Make an exact copy of the records, leaving out the images.

——————————

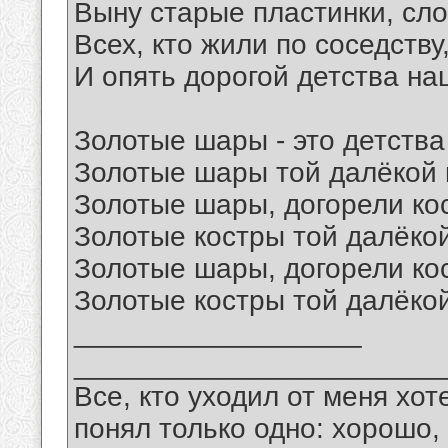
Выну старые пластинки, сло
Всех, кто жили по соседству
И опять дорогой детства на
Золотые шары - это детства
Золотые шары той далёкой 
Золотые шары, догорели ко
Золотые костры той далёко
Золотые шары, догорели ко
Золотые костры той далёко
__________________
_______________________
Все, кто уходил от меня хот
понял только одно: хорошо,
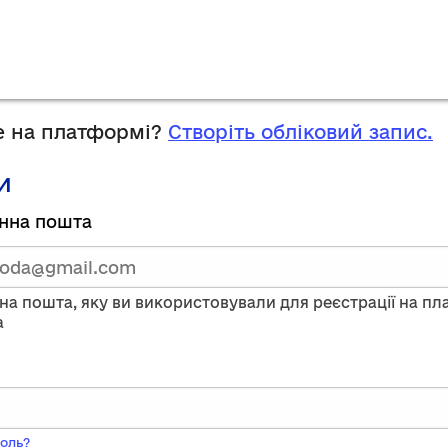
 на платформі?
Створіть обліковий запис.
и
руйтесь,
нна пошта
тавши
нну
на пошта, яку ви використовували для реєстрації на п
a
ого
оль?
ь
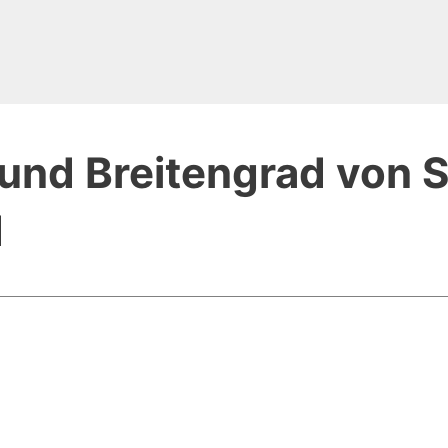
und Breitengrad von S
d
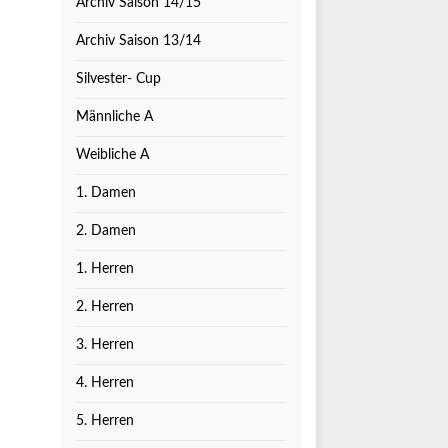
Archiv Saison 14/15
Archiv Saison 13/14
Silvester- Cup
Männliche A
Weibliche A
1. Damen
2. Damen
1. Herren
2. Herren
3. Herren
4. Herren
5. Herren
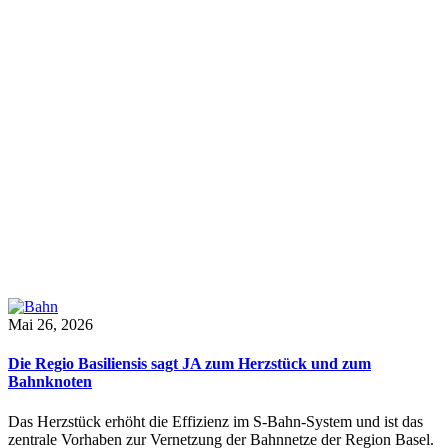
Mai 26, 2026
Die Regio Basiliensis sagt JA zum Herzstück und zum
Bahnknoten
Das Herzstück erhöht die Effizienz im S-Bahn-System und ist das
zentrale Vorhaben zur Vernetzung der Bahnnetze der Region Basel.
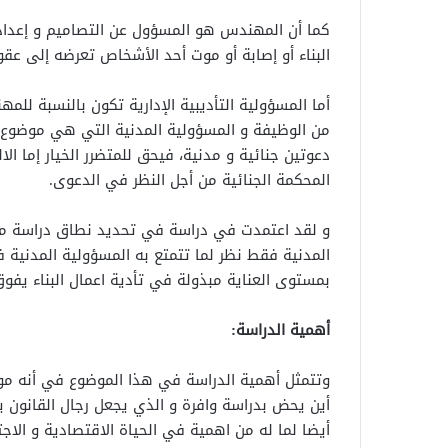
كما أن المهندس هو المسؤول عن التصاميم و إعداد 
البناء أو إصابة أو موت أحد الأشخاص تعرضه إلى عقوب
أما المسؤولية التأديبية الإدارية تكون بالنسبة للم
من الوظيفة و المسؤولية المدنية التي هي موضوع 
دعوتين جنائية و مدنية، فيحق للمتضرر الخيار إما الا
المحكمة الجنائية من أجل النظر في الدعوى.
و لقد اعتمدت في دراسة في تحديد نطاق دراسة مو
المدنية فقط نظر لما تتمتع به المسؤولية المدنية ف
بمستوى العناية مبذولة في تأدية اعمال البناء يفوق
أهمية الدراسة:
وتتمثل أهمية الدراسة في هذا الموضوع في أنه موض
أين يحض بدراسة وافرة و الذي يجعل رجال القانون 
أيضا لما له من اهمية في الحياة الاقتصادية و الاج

——————————

TASK RESPONSE =>
Выну старые пластинки, сло
Всех, кто жили по соседству
И опять дорогой детства на
Золотые шары - это детства
Золотые шары той далёкой 
Золотые шары, догорели ко
Золотые костры той далёко
Золотые шары, догорели ко
Золотые костры той далёко
__________________
_______________________
Все, кто уходил от меня хот
понял только одно: хорошо,
 на платформі?
Створіть обліковий запис.
и
руйтесь,
нна пошта
тавши
нну
на пошта, яку ви використовували для реєстрації на п
a
ого
оль?
ь
und Breitengrad von S
d
Archiv Saison 14/15
Archiv Saison 13/14
Silvester- Cup
Männliche A
Weibliche A
1. Damen
2. Damen
1. Herren
2. Herren
3. Herren
4. Herren
5. Herren
Mai 26, 2026
Die Regio Basiliensis sagt JA zum Herzstück und zum
Bahnknoten
Das Herzstück erhöht die Effizienz im S-Bahn-System und ist das
zentrale Vorhaben zur Vernetzung der Bahnnetze der Region Basel.
كما أن المهندس هو المسؤول عن التصاميم و إعداد 
البناء أو إصابة أو موت أحد الأشخاص تعرضه إلى عقوب
أما المسؤولية التأديبية الإدارية تكون بالنسبة للم
من الوظيفة و المسؤولية المدنية التي هي موضوع 
دعوتين جنائية و مدنية، فيحق للمتضرر الخيار إما الا
المحكمة الجنائية من أجل النظر في الدعوى.
و لقد اعتمدت في دراسة في تحديد نطاق دراسة مو
المدنية فقط نظر لما تتمتع به المسؤولية المدنية ف
بمستوى العناية مبذولة في تأدية اعمال البناء يفوق
أهمية الدراسة:
وتتمثل أهمية الدراسة في هذا الموضوع في أنه موض
أين يحض بدراسة وافرة و الذي يجعل رجال القانون 
أيضا لما له من اهمية في الحياة الاقتصادية و الاج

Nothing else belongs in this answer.